In the summer of 1999 I attended one of the Museum of Photographic Arts workshop lectures. Susan Kae Grant was the artist and in her talk she alluded to a record of Marie and Pierre Curie returning to their Paris lab at night and seeing a lavender glow on work surfaces in the darkened room. Photographs like the one above are probably a strong influence in my early staged images of Dr. Frangst.

Today is the 144th anniversary of her birth (she's about sixty years younger than her countryman Frederic Chopin). Madam Curie, thank you for making he lab space romantic.

Saturday, November 5, 2011

a cosmological bent


Here is the latest work print in the Forces of Nature series. So far this year I have created prints of an apple, which was one of handful Bridgette used for a drawing assignment, and a pluot, which I found in the cafeteria of Emmanuel College this past summer.
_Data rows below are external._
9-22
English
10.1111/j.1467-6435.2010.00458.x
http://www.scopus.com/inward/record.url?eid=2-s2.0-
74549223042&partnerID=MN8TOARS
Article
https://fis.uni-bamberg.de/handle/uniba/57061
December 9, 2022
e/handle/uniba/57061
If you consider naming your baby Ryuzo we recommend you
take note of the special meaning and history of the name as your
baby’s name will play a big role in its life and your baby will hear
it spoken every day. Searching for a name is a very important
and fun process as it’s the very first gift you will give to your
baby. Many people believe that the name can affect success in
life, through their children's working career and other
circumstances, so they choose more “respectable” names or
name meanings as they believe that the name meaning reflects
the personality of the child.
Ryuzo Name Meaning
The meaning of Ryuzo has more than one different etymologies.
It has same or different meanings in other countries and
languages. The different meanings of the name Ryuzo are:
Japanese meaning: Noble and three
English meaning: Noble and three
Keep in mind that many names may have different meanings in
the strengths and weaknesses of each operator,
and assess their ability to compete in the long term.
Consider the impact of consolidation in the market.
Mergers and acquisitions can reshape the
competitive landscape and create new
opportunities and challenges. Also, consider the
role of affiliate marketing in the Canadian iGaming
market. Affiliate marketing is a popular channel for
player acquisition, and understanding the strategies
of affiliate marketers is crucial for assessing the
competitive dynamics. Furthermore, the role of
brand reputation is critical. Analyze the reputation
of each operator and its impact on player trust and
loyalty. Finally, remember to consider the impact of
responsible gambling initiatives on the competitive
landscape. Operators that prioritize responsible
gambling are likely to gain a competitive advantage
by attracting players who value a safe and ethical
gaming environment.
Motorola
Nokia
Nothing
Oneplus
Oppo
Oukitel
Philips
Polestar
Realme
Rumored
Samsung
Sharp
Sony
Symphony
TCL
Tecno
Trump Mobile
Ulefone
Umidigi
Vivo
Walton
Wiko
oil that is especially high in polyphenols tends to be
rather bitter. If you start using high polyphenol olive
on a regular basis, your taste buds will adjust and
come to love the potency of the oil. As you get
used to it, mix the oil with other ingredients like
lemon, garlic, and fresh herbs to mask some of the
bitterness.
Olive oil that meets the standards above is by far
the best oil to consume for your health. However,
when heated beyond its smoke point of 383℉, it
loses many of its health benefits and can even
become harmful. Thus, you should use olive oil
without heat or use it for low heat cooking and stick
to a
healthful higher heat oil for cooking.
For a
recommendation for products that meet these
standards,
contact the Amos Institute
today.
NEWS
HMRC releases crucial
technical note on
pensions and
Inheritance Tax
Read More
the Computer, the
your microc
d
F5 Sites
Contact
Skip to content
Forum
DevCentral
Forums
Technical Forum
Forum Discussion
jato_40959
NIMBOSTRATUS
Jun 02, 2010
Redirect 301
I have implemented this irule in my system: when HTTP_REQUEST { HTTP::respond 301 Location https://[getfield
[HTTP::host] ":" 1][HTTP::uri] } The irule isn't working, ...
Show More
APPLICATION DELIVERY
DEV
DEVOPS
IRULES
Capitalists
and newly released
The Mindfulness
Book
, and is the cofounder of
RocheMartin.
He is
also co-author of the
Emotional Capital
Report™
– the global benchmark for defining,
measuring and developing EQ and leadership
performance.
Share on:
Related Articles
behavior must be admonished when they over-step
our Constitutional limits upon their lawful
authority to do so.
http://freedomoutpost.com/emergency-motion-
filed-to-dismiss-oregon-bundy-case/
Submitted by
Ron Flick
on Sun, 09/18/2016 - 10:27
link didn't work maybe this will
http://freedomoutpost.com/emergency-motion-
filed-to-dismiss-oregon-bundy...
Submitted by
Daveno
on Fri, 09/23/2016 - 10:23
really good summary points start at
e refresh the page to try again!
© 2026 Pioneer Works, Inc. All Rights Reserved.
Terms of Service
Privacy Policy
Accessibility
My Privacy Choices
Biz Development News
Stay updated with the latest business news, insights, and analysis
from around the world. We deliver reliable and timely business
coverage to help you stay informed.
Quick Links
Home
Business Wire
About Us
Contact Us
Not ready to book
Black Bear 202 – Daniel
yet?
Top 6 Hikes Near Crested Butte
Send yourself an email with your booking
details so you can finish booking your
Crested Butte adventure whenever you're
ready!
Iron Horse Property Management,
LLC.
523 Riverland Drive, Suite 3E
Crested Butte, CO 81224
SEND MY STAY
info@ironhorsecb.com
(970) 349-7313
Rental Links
This is a Japanese Pear, pyrus pyrifolia, which I spotted in the produce section of Dorothy Lane Market here in Dayton. All three have a cosmological bent to the image. My hope is that they are just as likely to reference stellar nurseries as they are the specific products of trees.

Tuesday, November 1, 2011

tree bark, take two, seeing what's on the ground glass

Last Saturday, for the first time in three years, I broke out the 8x10 camera. I gave myself a problem by loaning the 120 WPC (Holga) to a student and I found myself in need of continuing on with the new chapter in the Forces of Nature project, tree barks with shadows of leaves falling on them.

Here are the first two sheets of film processed on Monday. I feel like the lens is too long of a focal length which means finding a shutter for an old Goerz wide angle I have in my basement. However, it was nice to be using the view camera again, setting up the tripod and seeing what is on the ground glass.